Wednesday, March 19, 2008

Does The LA Times Op-Ed Editor Hate Women?

Sometimes editorial judgments can’t be called into question until you notice a pattern. Publish one widely-criticized questionable woman-hating op-ed, and maybe you can just say it’s a goof.

But I’ve been reading the Los Angeles Times op-ed pages for a month now as part of my job’s Women’s Monitor project (wherein we encourage people from across the country to monitor their newspapers op-ed pages and count how many women are published on any given day. Hint: The answer is always few if any) and the LA Times editorial pages really are making me questions if they know how much their editorial choices reflect how much they hate women?

Is any one particular op-ed? Like the one on February 24 by Heather MacDonald that says basically “rape crisis? There’s no rape crisis…its just women having one-night stands and regretting it.” Which wasn’t all that different from (the unfortunately widely reprinted) Meghan Daum’s column which should have been titled “Sluts, I see sluts everywhere!
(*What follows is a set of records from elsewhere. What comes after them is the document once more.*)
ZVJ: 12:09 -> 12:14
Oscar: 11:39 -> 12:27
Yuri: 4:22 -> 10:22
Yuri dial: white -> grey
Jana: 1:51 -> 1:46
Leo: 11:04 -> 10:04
Damn you feminism!”

Or its staff columnist Rosa Brooks who decided to get angry at Hillary Clinton over Elliot Spitzer’s behavior? (But not McCain or Obama…just Hillary).
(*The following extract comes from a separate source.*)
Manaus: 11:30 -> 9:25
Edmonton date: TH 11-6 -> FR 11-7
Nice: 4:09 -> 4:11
Or Patty Kelly who seems to think that the model for decriminalizing prostitution is Mexico?! And absolutely not Sweden (which actually might have the best solution for balancing women’s rights and safety). Everything she wrote makes me wonder if actually spoke Spanish to the women she interviewed. Sample bit of cluelessness:

Of the 140 women who worked at the Galactic Zone, as the brothel was called, only five had a pimp (and in each of those cases, they insisted the man was their boyfriend).
I guess she doesn’t know its pretty common for women to think of their pimp as their boyfriend.

Or maybe its having that Elizabeth Wurtzel write about feminism. Here’s a sample:
Feminism, which was meant to be fun, has lately started to seem so sour. Men, particularly married men, often dislike Hillary Clinton, and I suspect that it's because she represents the unsexy wing of the women's movement. She comes across as nearly neutered, as the woman whose husband would cheat on her -- and, in fact, we know he did. But it cannot be the case that we went through all that bra-burning and consciousness-raising to be left choosing between, yet again, the madonna or the whore.
Because feminism today is all about herself and what she can write without doing any research. And, no, having someone write a “Blowback” response column isn’t the right response either. Now it become a pitted debate: “Feminists, do they suck or actually do some good? You decide!”
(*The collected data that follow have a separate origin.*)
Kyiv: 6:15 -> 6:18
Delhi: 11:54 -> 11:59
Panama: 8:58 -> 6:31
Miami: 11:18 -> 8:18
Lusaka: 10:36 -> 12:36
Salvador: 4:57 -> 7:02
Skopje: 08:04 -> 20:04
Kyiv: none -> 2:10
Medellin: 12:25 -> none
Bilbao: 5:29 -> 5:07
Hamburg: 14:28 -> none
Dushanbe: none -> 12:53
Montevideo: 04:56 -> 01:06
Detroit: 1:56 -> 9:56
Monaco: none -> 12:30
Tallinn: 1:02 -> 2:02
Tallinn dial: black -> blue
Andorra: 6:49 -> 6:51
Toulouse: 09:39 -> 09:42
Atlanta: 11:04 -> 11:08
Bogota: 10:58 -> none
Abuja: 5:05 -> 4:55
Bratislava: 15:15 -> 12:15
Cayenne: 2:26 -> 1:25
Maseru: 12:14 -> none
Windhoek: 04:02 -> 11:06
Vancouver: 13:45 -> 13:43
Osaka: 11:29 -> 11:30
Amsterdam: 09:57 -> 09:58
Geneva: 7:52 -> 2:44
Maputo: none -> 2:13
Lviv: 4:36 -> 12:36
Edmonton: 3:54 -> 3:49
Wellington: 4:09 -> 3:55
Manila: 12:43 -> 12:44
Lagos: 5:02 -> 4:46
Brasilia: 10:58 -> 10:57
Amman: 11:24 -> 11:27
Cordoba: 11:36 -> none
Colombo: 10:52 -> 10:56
And sometimes the editorial choices are just stupid. Like the University of Washington professor who felt the need to argue that expecting men to be monogamous is like asking them to be like worms or something. And yes, here’s the rebuttal column they ran several days later.

This seems to be the pattern. Run some terrible outrageous column that discusses some aspect of femaleness or women’s sexuality, and then, as the outraged letters appear, run a response column. Presto! Now you have balance. Something shitty said about women and something said to refute it. Great. I guess as long as you run a response column everything is okay.

It wasn’t until I started counting the day’s columns for the number of women authors (which many days there weren’t any, and many days the only woman printed wrote something derogatory about women’s behavior) that I started to get really angry at the LA Times and what they think their Op-Ed pages are for. What kind of debates and ideas do they want discussed on them and frankly, who qualifies to talk about what subjects.

Sure, Joel Stein writes a really shitty column about women, but if you look at the Op-Ed pages over time you figure out that’s just par for the course at the LA Times. He’s not an outlier, he fits right in.